→ PROMPT:
Go over the data and copy out each line with "instances" in it.

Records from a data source

/---

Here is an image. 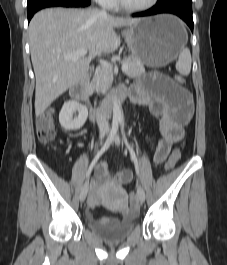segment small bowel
Wrapping results in <instances>:
<instances>
[{"label": "small bowel", "instance_id": "small-bowel-1", "mask_svg": "<svg viewBox=\"0 0 227 265\" xmlns=\"http://www.w3.org/2000/svg\"><path fill=\"white\" fill-rule=\"evenodd\" d=\"M143 76L131 89V101L159 118L162 138L158 142L153 157L154 163L158 165L166 160L173 144L184 138V127L193 115V102L190 93L168 76L154 72H144ZM86 132L87 130L83 129L72 136H83ZM96 172L99 180L93 184L89 197L90 207L98 203L100 181L122 186L133 178L131 170L111 172L105 163L100 164ZM103 219L111 220L110 218Z\"/></svg>", "mask_w": 227, "mask_h": 265}]
</instances>
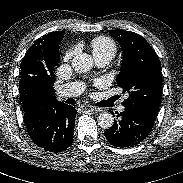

\---

→ SOLUTION FOR THIS EXERCISE:
Wrapping results in <instances>:
<instances>
</instances>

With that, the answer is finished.